The Barcode Bulletin aims to “inform and entertain iBOL collaborators, the global DNA barcoding community and the wider world of biodiversity genomics”; this issue is a promising start.

PLoS ONE paper “Structural Analysis of Biodiversity”

In 24 February 2010 PLoS ONE paper “Structural Analysis of Biodiversity”, PHE researcher Mark Stoeckle and colleagues at Mt. Sinai School of Medicine apply their recently-developed indicator vector technique to over 16,000 DNA barcode sequences from 12 diverse animal groups, with correct assignment in all 11,000 test cases. This approach generates “Klee diagrams” which represent affinities among large numbers of nucleotide sequences in condensed, single-page displays. The computationally-efficient indicator vector analysis could be applied to even larger datasets  (BOLD database at > 800,000 records, >67,000 species), an exciting prospect.

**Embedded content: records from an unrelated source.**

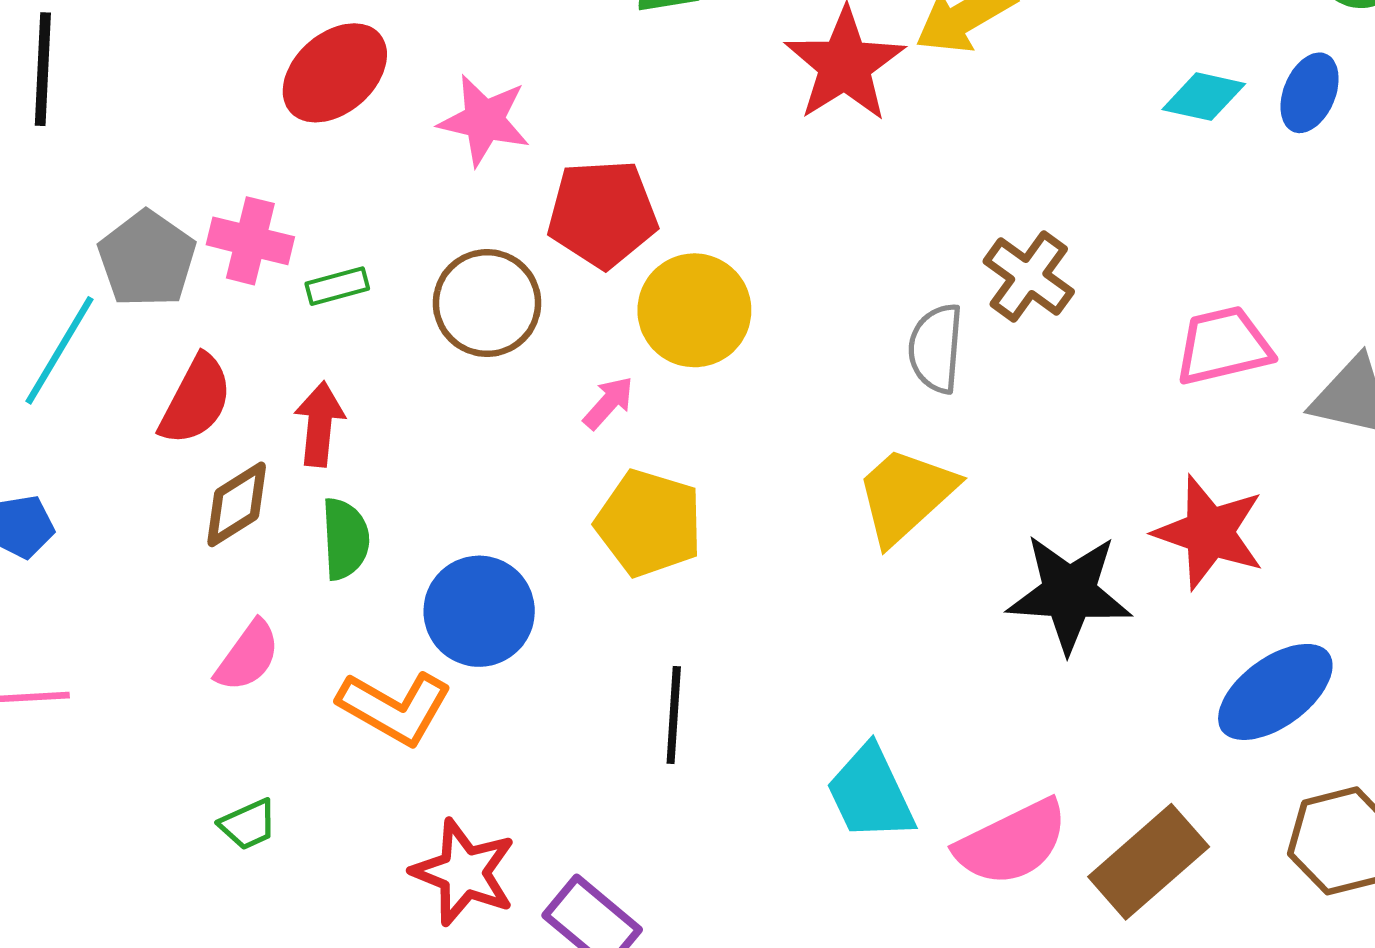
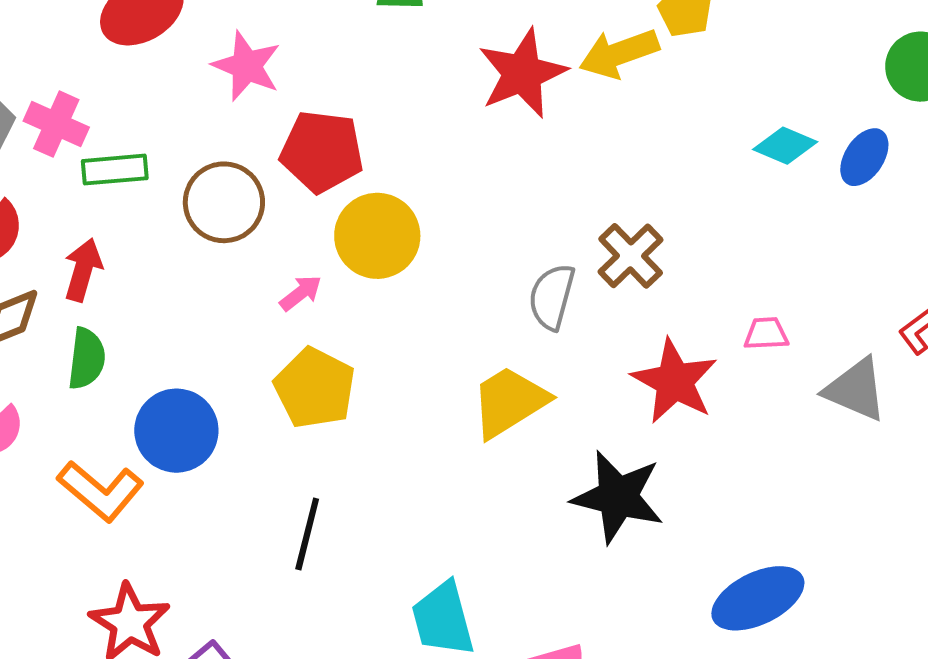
green rectangle: (337, 286) -> (115, 170), size x1.4
pink trapezoid: (1223, 346) -> (766, 334), size x0.6
red star: (1209, 532) -> (674, 381), moved

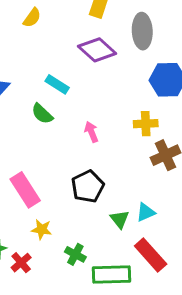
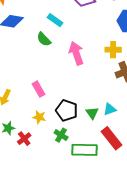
pink arrow: (91, 132) -> (76, 53), size x1.6
black pentagon: (88, 186) -> (67, 110), moved, turned -30
pink rectangle: (25, 190) -> (39, 89), moved, size x0.7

Medicinal orchids unmasked

Herbal products make a compelling case for DNA-based identification–how else to recognize dried bits of roots, leaves, stems, bark, and flowers from a multitude of species? In December 2009 J Nat Med, researchers from Ochanomizu University and Showa Pharmaceutical University, Japan, apply recently agreed-upon standards for DNA barcoding land plants, namely matK and rbcL, to distinguish among Dendrobium species. Dendrobium is a large (about 1200 species) genus of orchids widely distributed through east Asia to Philippines, Australia, and New Zealand.  Over 50 Dendrobium species are used in traditional medicines and are thought to have various pharmacologic activities, although the active ingredient(s) are not yet characterized.

Asahina and colleagues analyzed rbcL and matK from 12 samples representing 5 Dendrobium sp. and 3 hybrid cultivars whose genetic histories are uncertain. Single primer sets successfully amplified matK and rbcL from all specimens. The researchers cloned PCR products (and then sequenced at least 3 clones per species), rather than directly sequencing amplified products (rationale for the cloning step is not given). They found that matK, but not rbcL, distinguished among the five species; this is consistent with general observation that rbcL varies less among closely-related species than does matK. Results were similar when 22 matK Dendrobium sp. sequences from GenBank were added to analysis (bringing species total to 6), with one exception; 1 of 11 D. officinale GenBank matK sequences was unique, and in NJ diagram appeared on branch distant from the other 10. In this modest sampling, there was no intra-specific variation in the original 12 samples; some intra-specific differences were noted in 2 species in comparison with GenBank sequences.

Untitled-7This study demonstrates advantages of DNA barcoding approach for plant identification. Of course, there is already a lot of interest in DNA identification of herbal plants in general and Dendrobium orchids in particular. For example, I found over a dozen articles describing DNA methods for distinguishing Dendrobium sp. However, the methods described are limited to identifying species in this one genus, which means one has to have a pretty good idea what the specimen is before applying DNA testing! This highlights the essential advantage of barcoding–a standardized approach can be applied to any unknown, and makes feasible creation of a comprehensive reference library.

Looking ahead, we want to know more about intra- and inter-specific variation in plants. In animals, the patterning of mitochondrial variation is quite uniform, with intra-specific << inter-specific variation, such that most species form relatively tight clusters distinct from those of other species in NJ diagrams. Results so far in plants generally show little intraspecific variation in chloroplast genes (including rbcL and matK), but a diversity of distances among closely-related species. Assuming these early results are borne out, we then want to know why plants and animals differ? For more genetic variation in plants and animals, see Rieseberg et al Nature 2006, Fazekas et al Mol Ecol Res 2009).